New Delhi: The Forest Rights Act (FRA) could be a deciding factor in more than 70% (211) of the 288 Assembly constituencies in the 2019 Maharashtra elections, according to an analysis by a group of independent researchers. This is because the number of voters eligible for land rights under the FRA is more than the margin of victory in the last election in 87% of the 211 seats considered FRA-sensitive.
Analysing the results of the 2014 assembly elections in the 211 constituencies that have a large proportion of tribal dwellers, the researchers concluded that any political party that promises effective implementation of the FRA and other laws protecting land rights of tribespeople could defeat the incumbent Bharatiya Janata Party (BJP) in these constituencies.
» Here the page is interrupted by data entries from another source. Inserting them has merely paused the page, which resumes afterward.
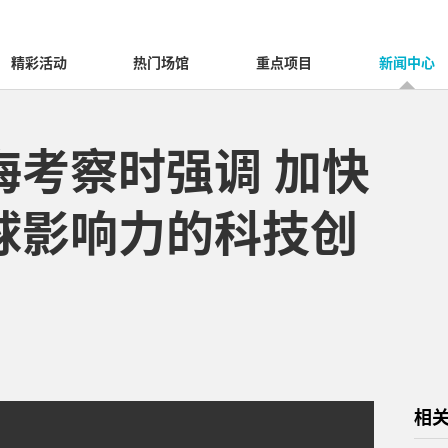
精彩活动
热门场馆
重点项目
新闻中心
海考察时强调 加快
球影响力的科技创
相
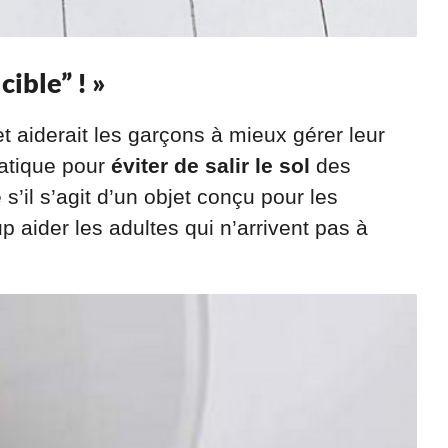
cible” ! »
t aiderait les garçons à mieux gérer leur
ratique pour
éviter de salir le sol
des
s’il s’agit d’un objet conçu pour les
up aider les adultes qui n’arrivent pas à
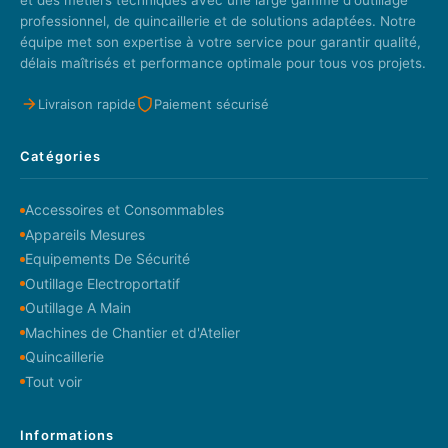
professionnel, de quincaillerie et de solutions adaptées. Notre
équipe met son expertise à votre service pour garantir qualité,
délais maîtrisés et performance optimale pour tous vos projets.
Livraison rapide
Paiement sécurisé
Catégories
Accessoires et Consommables
Appareils Mesures
Equipements De Sécurité
Outillage Electroportatif
Outillage A Main
Machines de Chantier et d'Atelier
Quincaillerie
Tout voir
Informations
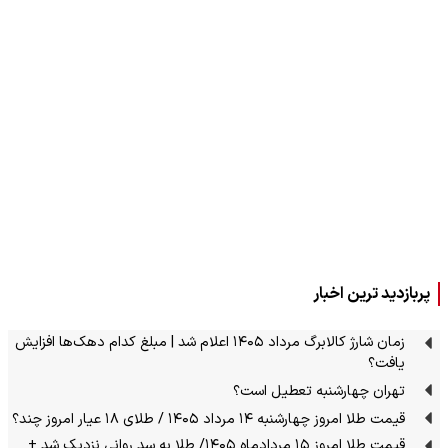
پربازدید ترین اخبار
زمان شارژ کالابرگ مرداد ۱۴۰۵ اعلام شد | مبلغ کدام دهک‌ها افزایش
یافت؟
تهران چهارشنبه تعطیل است؟
قیمت طلا امروز چهارشنبه ۱۴ مرداد ۱۴۰۵ / طلای ۱۸ عیار امروز چند؟
قیمت طلا امروز ۱۵ مردادماه ۱۴۰۵/ طلا به سد روانی نزدیک شد +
FRA, which offered formal recognition of forest-dwellers’ land rights in 2006, is critical to the livelihoods of at least 25.4 million people in Maharashtra--equivalent to Australia’s population. Of these 25.4 million, 21.7% (5.5 million) belong to Scheduled Tribes, the constitutional term for government-recognised indigenous tribes.
FRA definitely has the potential to change the election outcome, Pravin Mote, an activist from the All India Forum for Forest Movements (AIFFM), one of the research groups that undertook the analysis, told IndiaSpend.
Elections in Maharashtra will be held on October 21, 2019, and the results declared on October 24.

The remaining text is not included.